[[ Data open ]]
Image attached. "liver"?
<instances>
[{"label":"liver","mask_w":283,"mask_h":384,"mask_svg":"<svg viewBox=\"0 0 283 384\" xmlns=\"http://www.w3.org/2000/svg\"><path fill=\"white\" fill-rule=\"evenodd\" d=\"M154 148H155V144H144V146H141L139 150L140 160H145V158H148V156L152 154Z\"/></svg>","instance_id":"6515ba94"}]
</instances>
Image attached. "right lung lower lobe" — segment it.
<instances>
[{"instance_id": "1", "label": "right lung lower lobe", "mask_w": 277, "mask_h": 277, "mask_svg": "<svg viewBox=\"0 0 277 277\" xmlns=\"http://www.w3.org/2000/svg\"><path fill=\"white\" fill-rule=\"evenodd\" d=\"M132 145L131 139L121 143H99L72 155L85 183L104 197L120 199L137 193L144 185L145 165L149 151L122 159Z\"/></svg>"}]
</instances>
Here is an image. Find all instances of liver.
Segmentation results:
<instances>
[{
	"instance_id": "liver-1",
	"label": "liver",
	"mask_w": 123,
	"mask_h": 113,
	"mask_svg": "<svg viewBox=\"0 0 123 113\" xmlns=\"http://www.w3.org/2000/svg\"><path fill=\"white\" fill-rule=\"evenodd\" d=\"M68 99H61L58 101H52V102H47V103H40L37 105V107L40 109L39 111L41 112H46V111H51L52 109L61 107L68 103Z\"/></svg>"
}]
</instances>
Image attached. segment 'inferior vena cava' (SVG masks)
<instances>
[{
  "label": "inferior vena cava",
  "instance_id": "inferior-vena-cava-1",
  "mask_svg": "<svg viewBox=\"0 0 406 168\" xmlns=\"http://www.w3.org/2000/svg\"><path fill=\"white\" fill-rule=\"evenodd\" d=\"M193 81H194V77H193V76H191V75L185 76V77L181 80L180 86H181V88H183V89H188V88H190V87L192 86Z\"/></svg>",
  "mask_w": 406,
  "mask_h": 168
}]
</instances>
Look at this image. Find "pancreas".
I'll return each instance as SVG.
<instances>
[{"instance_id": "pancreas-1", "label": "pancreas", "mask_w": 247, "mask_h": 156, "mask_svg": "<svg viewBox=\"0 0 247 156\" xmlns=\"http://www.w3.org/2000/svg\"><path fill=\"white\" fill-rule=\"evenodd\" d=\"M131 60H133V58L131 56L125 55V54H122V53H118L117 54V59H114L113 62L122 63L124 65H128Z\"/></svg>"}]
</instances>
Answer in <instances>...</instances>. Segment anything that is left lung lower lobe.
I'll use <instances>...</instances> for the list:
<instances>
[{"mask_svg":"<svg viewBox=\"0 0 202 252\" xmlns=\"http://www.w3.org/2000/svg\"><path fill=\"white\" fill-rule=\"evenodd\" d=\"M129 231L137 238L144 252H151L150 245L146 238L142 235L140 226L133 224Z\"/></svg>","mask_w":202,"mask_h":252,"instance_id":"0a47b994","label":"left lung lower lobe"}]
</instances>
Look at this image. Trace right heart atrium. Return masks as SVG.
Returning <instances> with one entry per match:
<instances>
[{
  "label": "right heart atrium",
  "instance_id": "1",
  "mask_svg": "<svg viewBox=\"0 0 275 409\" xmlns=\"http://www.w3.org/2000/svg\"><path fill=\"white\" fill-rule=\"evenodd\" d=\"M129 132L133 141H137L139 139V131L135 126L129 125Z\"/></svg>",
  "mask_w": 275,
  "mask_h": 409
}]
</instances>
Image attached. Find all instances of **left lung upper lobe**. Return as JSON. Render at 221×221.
[[ Data closed ]]
• Description of the task: Repeat every entry exactly, please.

• Response to the task:
Image attached. "liver"?
<instances>
[{"label":"liver","mask_w":283,"mask_h":384,"mask_svg":"<svg viewBox=\"0 0 283 384\" xmlns=\"http://www.w3.org/2000/svg\"><path fill=\"white\" fill-rule=\"evenodd\" d=\"M154 148H155V144H144V146H141L139 150L140 160H145V158H148V156L152 154Z\"/></svg>","instance_id":"6515ba94"}]
</instances>
Image attached. "right lung lower lobe" — segment it.
<instances>
[{"instance_id": "1", "label": "right lung lower lobe", "mask_w": 277, "mask_h": 277, "mask_svg": "<svg viewBox=\"0 0 277 277\" xmlns=\"http://www.w3.org/2000/svg\"><path fill=\"white\" fill-rule=\"evenodd\" d=\"M132 145L131 139L121 143H99L72 155L85 183L104 197L120 199L137 193L144 185L145 165L149 151L122 159Z\"/></svg>"}]
</instances>
Here is an image. Find all instances of liver.
Segmentation results:
<instances>
[{
	"instance_id": "liver-1",
	"label": "liver",
	"mask_w": 123,
	"mask_h": 113,
	"mask_svg": "<svg viewBox=\"0 0 123 113\" xmlns=\"http://www.w3.org/2000/svg\"><path fill=\"white\" fill-rule=\"evenodd\" d=\"M68 99H61L58 101H52V102H47V103H40L37 105V107L40 109L39 111L41 112H46V111H51L52 109L61 107L68 103Z\"/></svg>"
}]
</instances>
Image attached. segment 'inferior vena cava' (SVG masks)
<instances>
[{
  "label": "inferior vena cava",
  "instance_id": "inferior-vena-cava-1",
  "mask_svg": "<svg viewBox=\"0 0 406 168\" xmlns=\"http://www.w3.org/2000/svg\"><path fill=\"white\" fill-rule=\"evenodd\" d=\"M193 81H194V77H193V76H191V75L185 76V77L181 80L180 86H181V88H183V89H188V88H190V87L192 86Z\"/></svg>",
  "mask_w": 406,
  "mask_h": 168
}]
</instances>
Look at this image. Find "pancreas".
I'll return each instance as SVG.
<instances>
[{"instance_id": "pancreas-1", "label": "pancreas", "mask_w": 247, "mask_h": 156, "mask_svg": "<svg viewBox=\"0 0 247 156\" xmlns=\"http://www.w3.org/2000/svg\"><path fill=\"white\" fill-rule=\"evenodd\" d=\"M131 60H133V58L131 56L125 55V54H122V53H118L117 54V59H114L113 62L122 63L124 65H128Z\"/></svg>"}]
</instances>
Answer in <instances>...</instances>. Segment anything that is left lung lower lobe.
I'll use <instances>...</instances> for the list:
<instances>
[{"mask_svg":"<svg viewBox=\"0 0 202 252\" xmlns=\"http://www.w3.org/2000/svg\"><path fill=\"white\" fill-rule=\"evenodd\" d=\"M129 231L137 238L144 252H151L150 245L146 238L142 235L140 226L133 224Z\"/></svg>","mask_w":202,"mask_h":252,"instance_id":"0a47b994","label":"left lung lower lobe"}]
</instances>
Look at this image. Trace right heart atrium. Return masks as SVG.
Returning <instances> with one entry per match:
<instances>
[{
  "label": "right heart atrium",
  "instance_id": "1",
  "mask_svg": "<svg viewBox=\"0 0 275 409\" xmlns=\"http://www.w3.org/2000/svg\"><path fill=\"white\" fill-rule=\"evenodd\" d=\"M129 132L133 141H137L139 139V131L135 126L129 125Z\"/></svg>",
  "mask_w": 275,
  "mask_h": 409
}]
</instances>
Image attached. Find all instances of **left lung upper lobe**. Return as JSON. Render at 221×221.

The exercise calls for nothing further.